Being overweight can cause health problems.  Most of us know that.  The PDF reminds us that being underweight can cause health problems as well. 

1/50 Australians are underweight.  So it IS less of concern than obesity issues.  In addition,  Now we have to ask the same question that's been asked about the overweight thing. How many of the 1/50 are dangerously underweight?  

For Australian females my age, 42.8% have a healthy weight.  22% are obese. The rest are overweight, and then there's a small number who are underweight.

Obesity rates are highest for men 55-64.   So if we want to target some people in your campaigns, there you have it.  

From ages 2-3 and 14-16, boys are more likely than girls to be overweight.  Girls 4-13 are more likely than boys to be overweight.

There was a big increase of childhood obesity from the 1980's to 1990's, but since then it HAS pretty much stabilized. 

Still, it would be nice if we could return to the 1980 rates. Do we need to freak out, scare people, and ridicule those who have a little extra baggage?   Probably not.
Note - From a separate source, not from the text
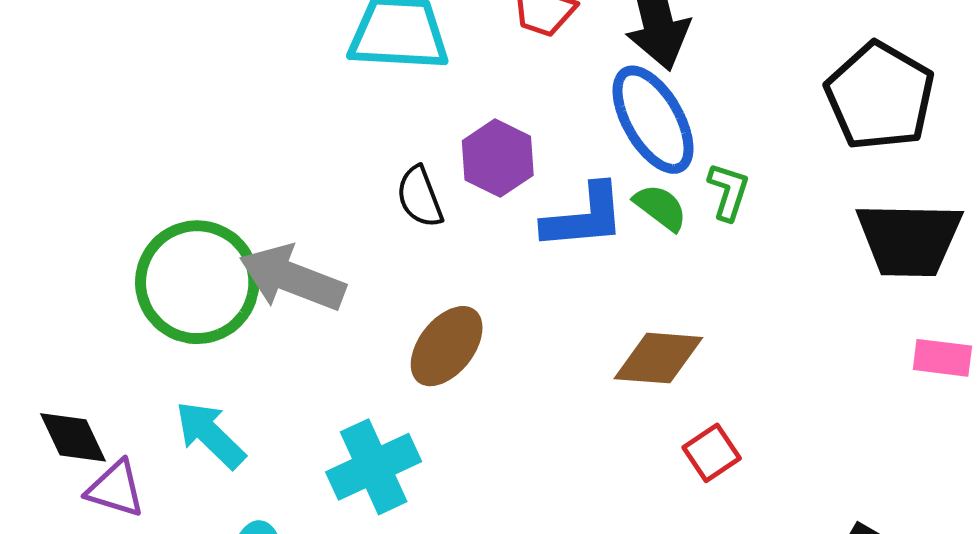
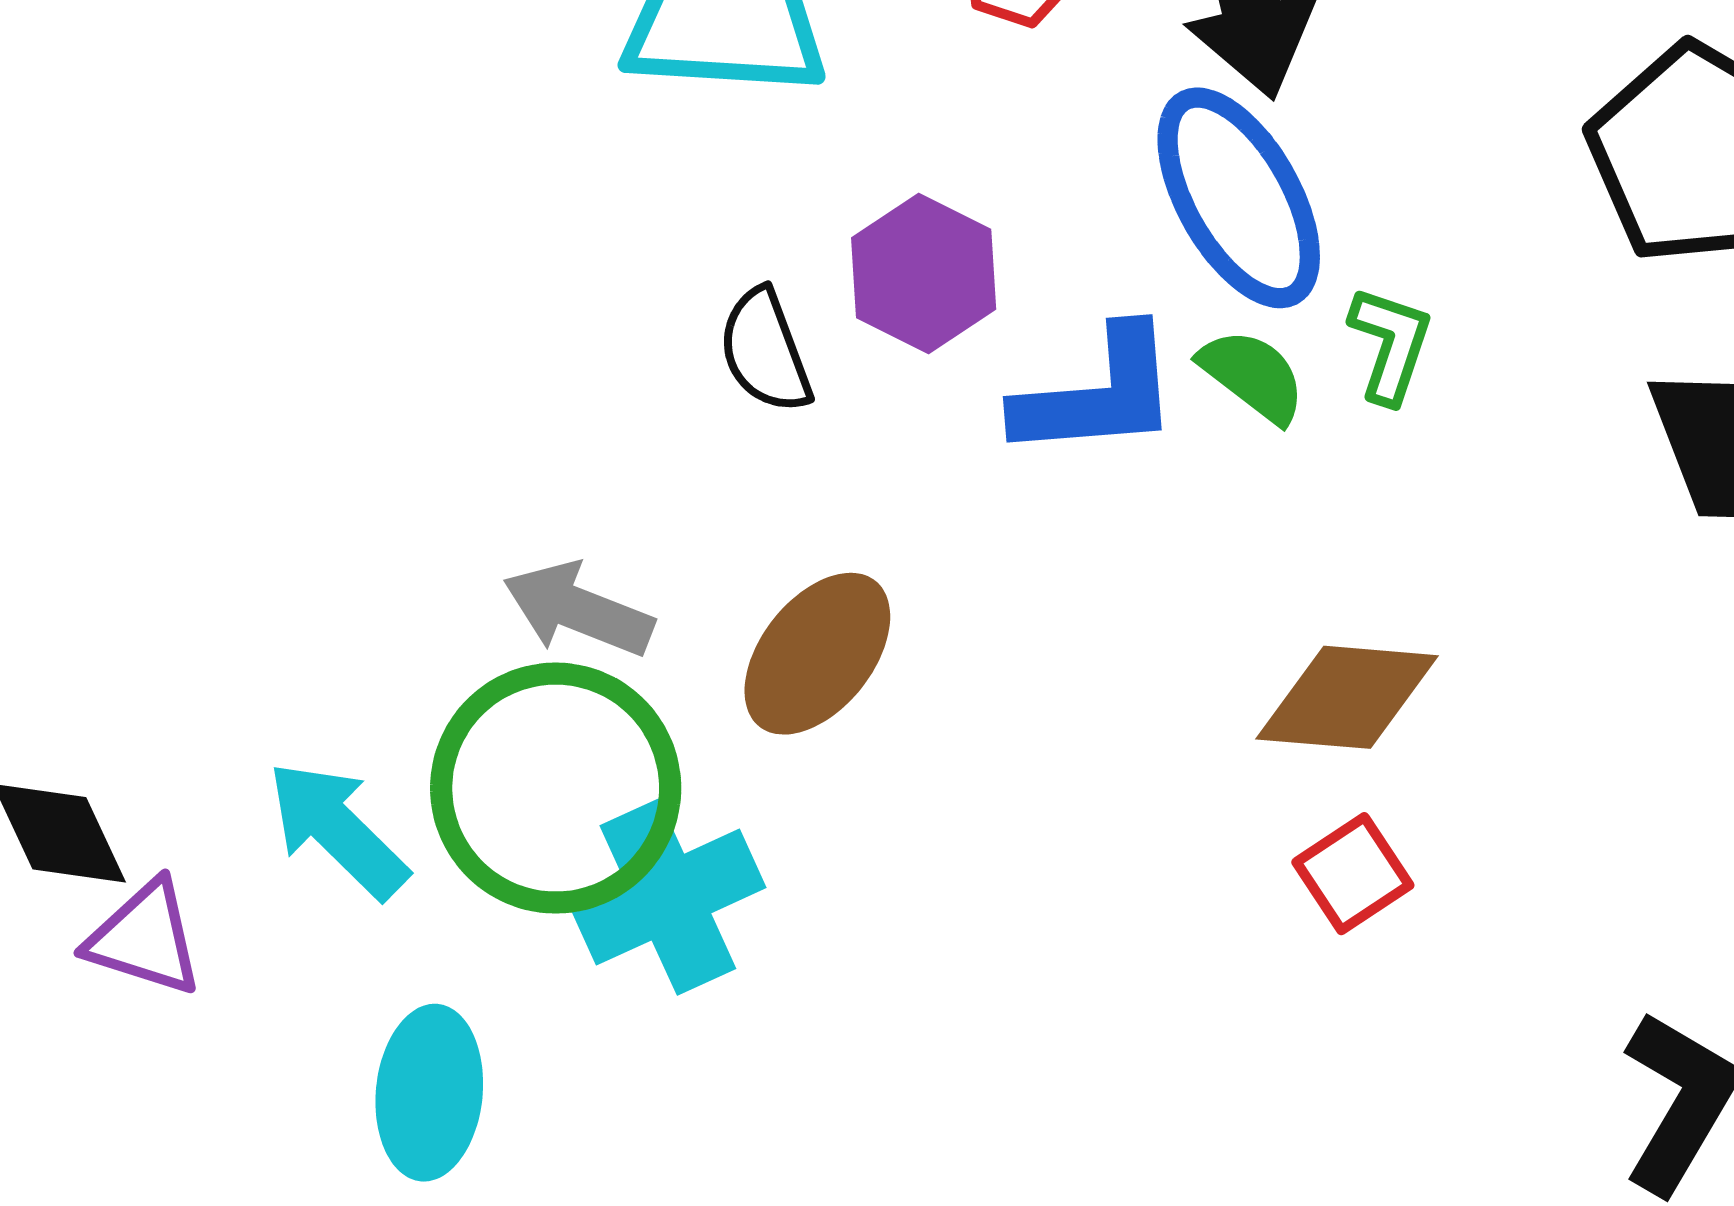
gray arrow: (292, 278) -> (578, 610), moved, size x0.7
green circle: (197, 282) -> (556, 788), moved
brown diamond: (658, 358) -> (1347, 697), moved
I'd say stop the smoking, cut back on the drinking and drugs, don't eat the whole package of Tim Tams in one sitting, and do some dancing.  

If you take fairly good care of your health, and you're not a cute petite thing..... I wouldn't beat yourself up over that.   

I'm going to play commercial now.   This is how I keep MY weight in check.     I use it a lot, and I love it.    I promise that I'm not being paid (in any shape or form) to say this.  

I think it's SO much better than going to a gym.   I know if I depended on a gym for my workout, it would never happen.   I'm way too lazy for that.    And I'm too picky about weather to take walks on a regular basis.    Although I did walk to the library today.    I got one Australian book--a Margo Lanagan thing.  I didn't much like her collection of short stories, but maybe I'll like her novel-writing better.  Lanagan googles herself....or at least she used to.   I wonder if she'll end up here.   She'll probably be wondering why the HELL she's in a post about Australia health.